About

Cole Hanson

I'm a registered dietitian and freelance journalist in Saint Paul. I work a cardiac floor and adult mental health units at Abbott Northwestern. I bike to work. I grew up in Cambridge Township. I'm a dad. These things are not unrelated.

Journalist Dietitian Dad St. Paul
01 How I got here

Growing up, food was complicated in ways we didn't always have words for. That's what pointed me toward nutrition: not a passion for meal prep. My upbringing taught me that what people eat is often determined long before they sit down at the table. I became a dietitian in 2020. A year at Hennepin County public health, then four years with UMN Extension, going into communities and libraries and rural spots where the nearest grocery store was a long drive away. What I kept seeing wasn't a lack of information; people knew what to do. It was a lack of options, treated by the system as a personal failure.
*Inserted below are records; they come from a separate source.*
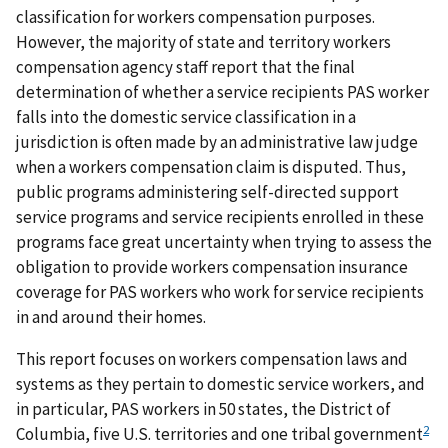
classification for workers compensation purposes.
However, the majority of state and territory workers
compensation agency staff report that the final
determination of whether a service recipients PAS worker
falls into the domestic service classification in a
jurisdiction is often made by an administrative law judge
when a workers compensation claim is disputed. Thus,
public programs administering self-directed support
service programs and service recipients enrolled in these
programs face great uncertainty when trying to assess the
obligation to provide workers compensation insurance
coverage for PAS workers who work for service recipients
in and around their homes.
This report focuses on workers compensation laws and
systems as they pertain to domestic service workers, and
in particular, PAS workers in 50 states, the District of
2
Columbia, five U.S. territories and one tribal government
The journalism came later and from the same direction. I ran for St. Paul City Council in 2025, which I cannot recommend enough. That turned out to be useful. Knocking on close to 12,000 doors teaches you things about a neighborhood that no amount of data can replicate. I came out of that race with better questions and better sources, and I started figuring out what to do with all of it.

02 What a shift looks like

Abbott Northwestern's cardiac and mental health units are not easy places to have strong political opinions. People come in having followed the best advice they could find, and sometimes that advice was wrong. Sometimes they did everything right and the food or healthcare system still failed them. Whatever brought them in, my job is the same.

A friend told me something last year that stuck: first this, then that. It's a way of holding acute stress without being consumed by it. It works at the bedside. It works in journalism too. I do cardiac care and adult mental health, which means a lot of time with people at their most troubled: nobody wants to be in the hospital. It keeps my writing grounded. It's hard to get abstract about a policy when you're sitting with someone living inside it.

03 Where I'm from

Cambridge Township, then Minneapolis, then Saint Paul. Half my life was horses and gravel roads; the other half is bicycles and the Green Line. I love rural Minnesota, most of my family still lives there, and I get frustrated when people in the city write it off. I also think it's a little silly when folks back home consider Coon Rapids the Twin Cities. I live somewhere in between and I'm happy to catch everyone up to speed.

04 Why any of this

The beats I cover connect because the same people are getting hit by all of them at once. A cardiac patient isn't just dealing with what she ate. She might also have a landlord who won't fix the heat, a bus route that was cut, a grocery store that closed years ago, and medications she can't afford. The clinical picture is never only clinical.

Being a dad sharpened that. A better world has to be something you actually work for, not something you believe in. I write from inside what I know and I try to be honest about where I don't.

"I'm an overly curious neighbor trying to document the world clearly enough that people have what they need to make good decisions."